• ポートフォリオ機能


ポートフォリオを新規に作成して保存
既存のポートフォリオに追加保存

  • この表をプリントする
PDF PDFをダウンロード
審決分類 審判 査定不服 商3条1項3号 産地、販売地、品質、原材料など 登録しない Z42
管理番号 1066407 
審判番号 不服2001-4084 
総通号数 35 
発行国 日本国特許庁(JP) 
公報種別 商標審決公報 
発行日 2002-11-29 
種別 拒絶査定不服の審決 
審判請求日 2001-03-16 
確定日 2002-09-27 
事件の表示 平成11年商標登録願第86989号拒絶査定に対する審判事件について、次のとおり審決する。 
結論 本件審判の請求は、成り立たない。
理由 1 本願商標
この出願に係る商標(以下「本願商標」という。)は、「Homoeopathy」の文字を横書きしてなり(標準文字による商標)、第42類に属する願書記載のとおりの役務を指定して、平成11年9月27日に登録出願、その後、指定役務については、平成12年10月10日及び平成13年4月19日付けの手続補正書により、最終的に「健康相談」と補正されたものである。

2 原査定における拒絶の理由
原査定は、「本願商標は、『Homoeopathy』の欧文字を書してなるものですが、該語(表音「ホメオパシー」)は、いわゆる治療の方法の一形態であり、『元来人間に備わった治癒能力を最大限に引き出そうとする治療方法』『同種療法』を表すものとしてとして使用されているものでありますから、これを本願指定役務中『健康相談,健康・医療・介護・医薬品に関する情報の提供,科学及び応用科学・物理学及び応用物理学・生物科学・核科学・電気工学及び電子工学・金属工学・資源開発工学・農学・医学に関する試験・検査・分析・調査又は研究,調剤,漢方などの古来よりの伝統医学に基づく治療』に使用するときは、かかる役務が『ホメオパシーに関する役務』であることを認識させるものであり、役務の質・提供方法を表示するものである。したがって、本願商標は、商標法第3条第1項第3号に該当し、前記役務以外の役務に使用するときは、役務の質の誤認を生じさせるおそれがあるので、商標法第4条第1項第16号に該当する。」旨認定し、更に前述手続補正書により減縮補正された指定役務についてもなお、役務の質・提供方法を表示するものである旨判断し、本願を拒絶したものである。

3 当審の判断
(1)本願商標は、前記したとおり、「Homoeopathy」の欧文字よりなるところ、該文字(語)は、古くから伝わる民間療法の一種である「同種療法又は同毒療法」を意味する語であり、「ホメオパシー(homeopathy)」と同義語として用いられていることは、以下の医療・医学関連分野の書籍、一般的な用語辞典及びインターネットのホームページ情報の記載により認めることができる。

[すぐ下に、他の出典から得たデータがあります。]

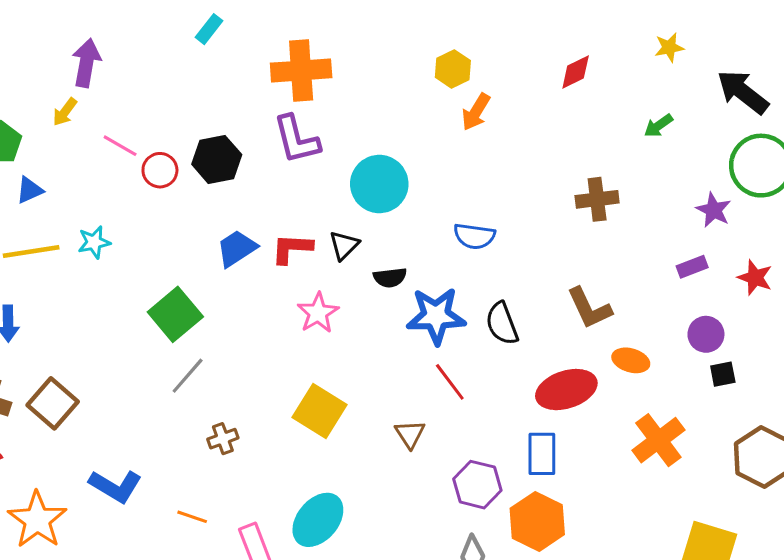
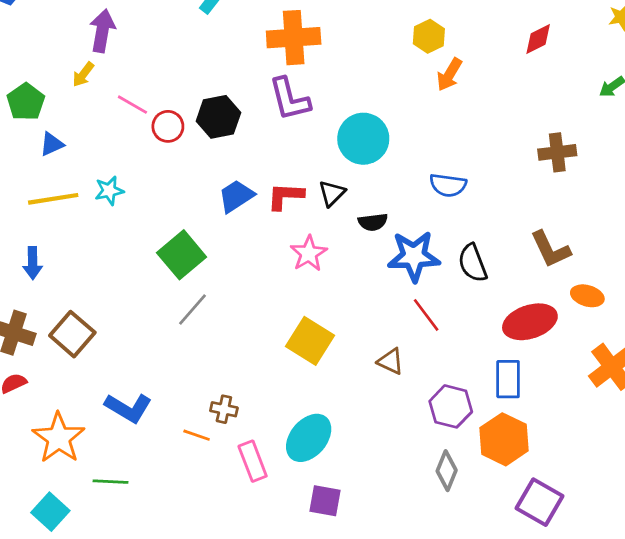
brown triangle: (410, 434) -> (391, 361), turned -32
brown cross: (223, 439) -> (224, 409), moved, turned 32

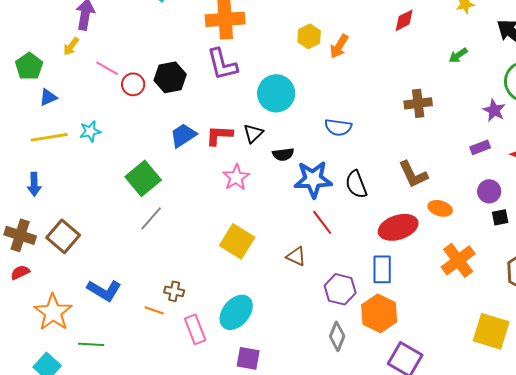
yellow hexagon: (429, 36) -> (309, 36), moved

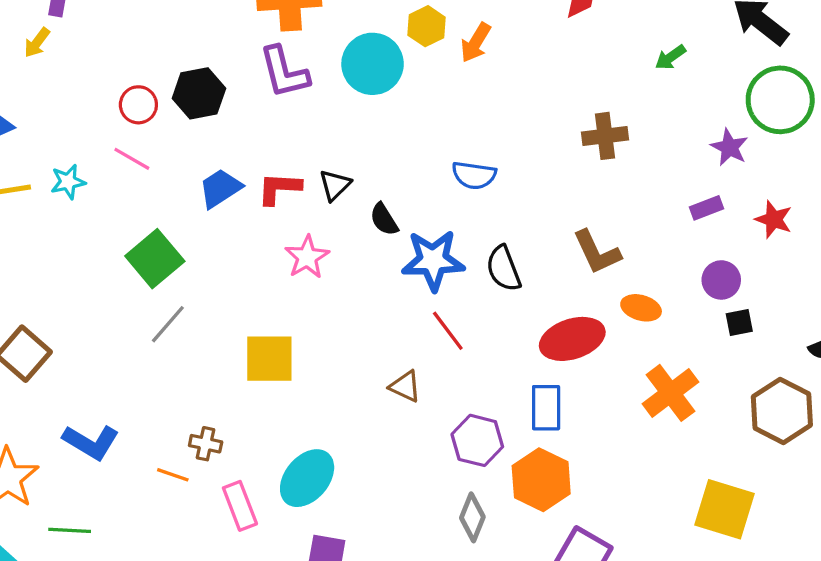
pink line: (107, 68) -> (132, 159), moved
cyan circle: (276, 93) -> (373, 64), moved
black semicircle: (283, 154) -> (384, 219), turned 65
yellow square: (237, 241) -> (269, 359), moved, turned -32

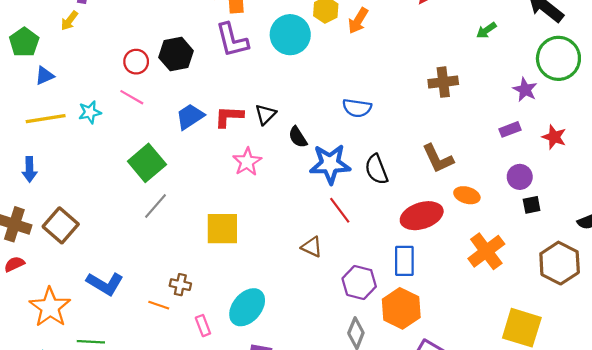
pink rectangle: (240, 506) -> (203, 326), size x0.7

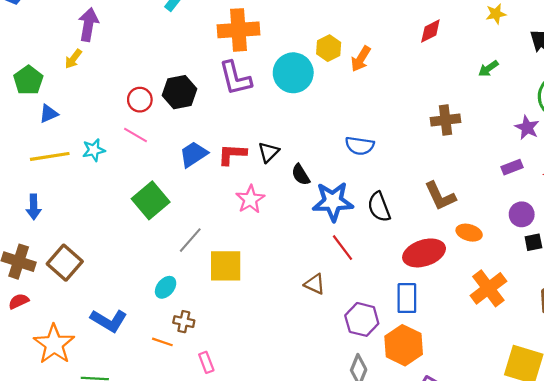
gray line: (156, 206) -> (190, 240), moved
cyan ellipse: (247, 307) -> (166, 287), moved, size x0.6

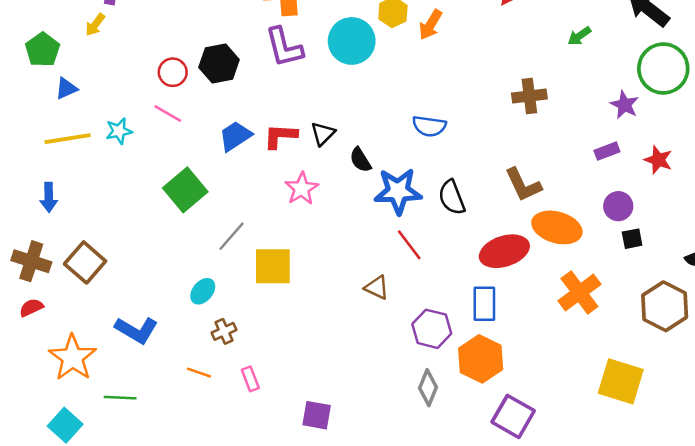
orange ellipse: (469, 233) -> (557, 227), size x1.6
brown cross: (184, 322) -> (224, 331), turned -36
orange line: (162, 342) -> (199, 373), moved

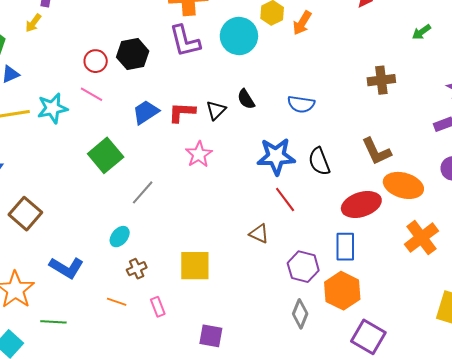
cyan star: (119, 131) -> (52, 108), size x1.4
black semicircle: (360, 160) -> (246, 99), moved
yellow square: (273, 266) -> (195, 266), moved

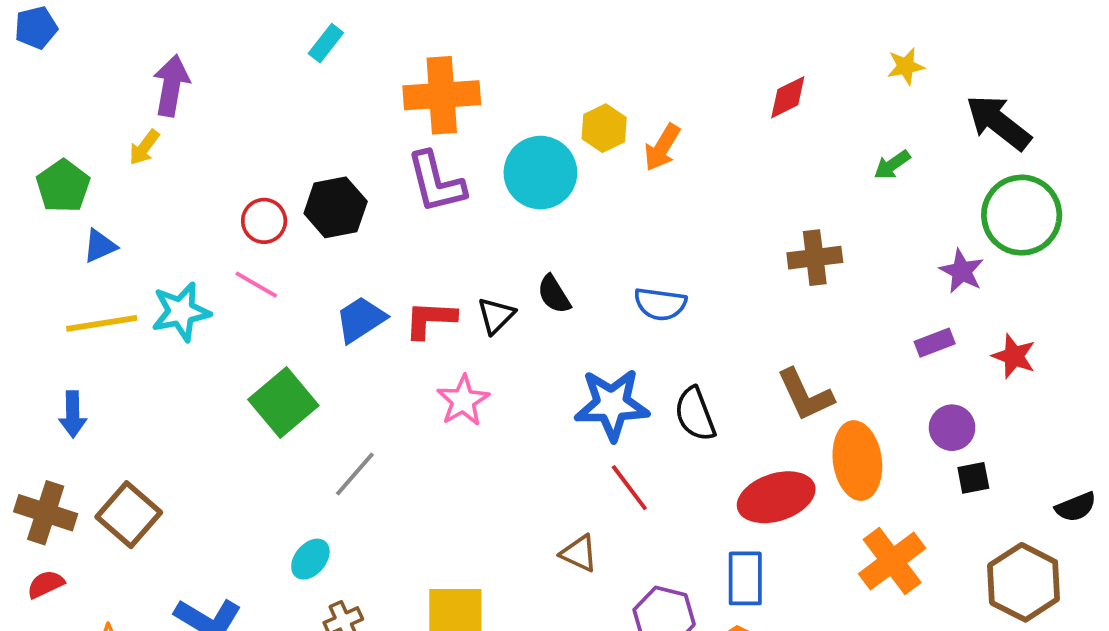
orange ellipse: (403, 185) -> (857, 461), turned 66

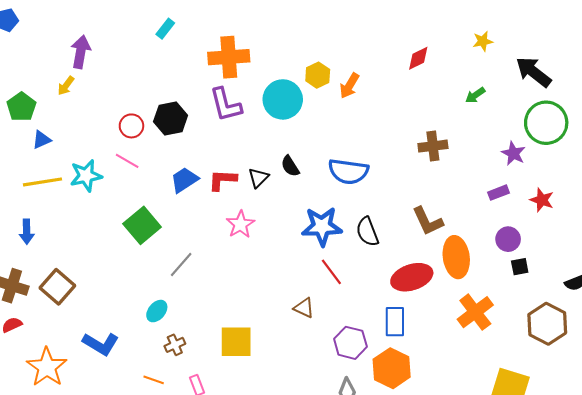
blue semicircle: (660, 304) -> (348, 171), size x1.4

(ア)「医学大事典」(1982年4月1日株式会社南山堂発行)の「ホメオパシー」の項に、「[英homeopathy、homoeopathy、独仏Homoeopathie](同毒療法、類似治療法)古くから凍傷には氷、火傷に熱、下痢に下剤というように、傷害と同類の現象を治療に用いるという考えがあったが、S.Hahnemann(1755-1843)はこれを体系化し、生体の病的反応と同様の反応を起こす薬物を探し、これを極度に希釈した濃度で使用することによって病気を治療する方法を提案し民間療法として一時広く用いられた。たとえば、胆石症の症状は亜鉛の毒作用と似ているし、亜鉛と肝臓とは関係があるとして微量の亜鉛を用いて治療するの類である。その量は1mgの1/10〜1/100程度である。」と記載されていること。
(イ)「廣川薬科大事典第2版薬科学大辞典編集委員会編」(1990 東京廣川書店発行)の「ホメオパシー薬剤」の項に、「ホメオパシー療法に用いられる医薬品、ホメオパシーとは類似治療法又は同種療法ともいわれ生体の病的反応を起こす薬物を探し、これを極度に希釈した濃度で使用することによって病気を治療する方法」と記載されていること。

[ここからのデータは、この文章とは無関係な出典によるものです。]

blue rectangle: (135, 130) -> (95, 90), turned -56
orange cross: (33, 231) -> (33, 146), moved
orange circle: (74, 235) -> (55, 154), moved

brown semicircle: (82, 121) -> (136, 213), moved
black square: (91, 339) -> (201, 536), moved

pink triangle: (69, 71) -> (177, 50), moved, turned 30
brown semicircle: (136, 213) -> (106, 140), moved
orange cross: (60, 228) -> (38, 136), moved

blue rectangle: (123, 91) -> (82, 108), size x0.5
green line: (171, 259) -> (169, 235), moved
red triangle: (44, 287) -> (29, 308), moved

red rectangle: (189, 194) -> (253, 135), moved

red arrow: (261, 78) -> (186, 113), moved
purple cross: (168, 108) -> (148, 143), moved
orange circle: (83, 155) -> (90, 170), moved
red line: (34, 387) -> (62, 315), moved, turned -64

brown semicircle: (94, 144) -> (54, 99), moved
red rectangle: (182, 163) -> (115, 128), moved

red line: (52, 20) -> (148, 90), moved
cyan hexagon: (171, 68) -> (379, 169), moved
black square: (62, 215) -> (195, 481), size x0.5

(ウ)「現代用語の基礎知識2001」(自由国民社発行)のカタカナ・外来語/略語の欄に、「ホメオパシー(homeopathy)」類似療法。同種療法。健康な人に与えれば疾患を起こさせる薬物を微量与えて治療する。」と記載されていること。
(エ)インターネットホームページ(http://homepage1.nifty.com/angels_garden/homoeotop.htm)には、「homoeopathy(ホメオパシー)とは?ドイツの医学者サミュエル・ハーネマン(1755ー1843)が、1976年、医学誌「ヒューヘランズ・ジャーナル Hyufeland's journal」に新しい創造的な基本原理をホメオパシーという言葉を使って紹介したのが始まりです。日本語では同種療法、類似療法と訳されます。 ”類をもって類を癒す”という原理、つまり似たものが似たものを治すということです。・・・腹痛の症状を持った患者が二人いたとしても、個人として全く違う二人であるので、同じ症状とはみなされません。ですから、ホメオパシーの問診は1、2時間かけ、肉体的、精神的様々なことから患者の全体像を描いていくのです。」との記載があること。

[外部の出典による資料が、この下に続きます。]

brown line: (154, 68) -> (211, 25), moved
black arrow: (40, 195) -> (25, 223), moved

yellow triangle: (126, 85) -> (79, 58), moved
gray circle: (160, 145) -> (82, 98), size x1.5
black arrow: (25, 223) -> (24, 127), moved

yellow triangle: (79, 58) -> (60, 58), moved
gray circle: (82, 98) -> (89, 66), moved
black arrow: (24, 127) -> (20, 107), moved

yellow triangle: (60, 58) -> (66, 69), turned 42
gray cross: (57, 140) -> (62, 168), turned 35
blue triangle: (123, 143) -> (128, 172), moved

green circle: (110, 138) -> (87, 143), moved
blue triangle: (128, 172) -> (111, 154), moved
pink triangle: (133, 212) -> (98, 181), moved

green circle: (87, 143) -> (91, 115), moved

(オ)インターネットホームページ(http://www.bigwood.co.jp/jhc/home_01.html)には、「日本自然治療研究所、ホメオパシーとは? 今、世界で注目を集めつつある21世紀の医療! 家族みんなのための自然薬ホメオパシーとは?ホメオパシー(homoeopathy)はギリシャ語で、『homoeo』は”同じ”、『pathyha』は”病気”とか”療法”という意味です。 続けると”同じ療法”。「同毒療法」と訳されることが多い言葉です。その名のとおり、病気の症状と同じような症状を引き起こす物質をごくごく、本当にごく微量だけ体内に入れることで、逆に病気を治そうという治療です。簡単にいえば「毒を持って毒を制す」ということになります。」との記載があること。
(カ)インターネットホームページ(http://www.plaudite.com/homoeopathy.html)には、「例えば、アレルギーによる皮膚の腫れや痒みの症状があったとします。この症状に対して、皮膚に直接働きかけ、腫れや痒さを迅速に引かせる薬(例えば、ステロイド軟膏など)を処方されたとします。これが、「アロパシー(allopathy)/対症療法・異種療法」と呼ばれるものです。そうではなく、その人の気質や特徴、アレルギーの種類に注目して、内面から時間をかけて、人間それぞれが持つ、独自の自然治癒力を高めることに注目した治療法もあります。これが、「ホメオパシー(homoeopathy)/同種療法」と呼ばれるものです。」との記載があること。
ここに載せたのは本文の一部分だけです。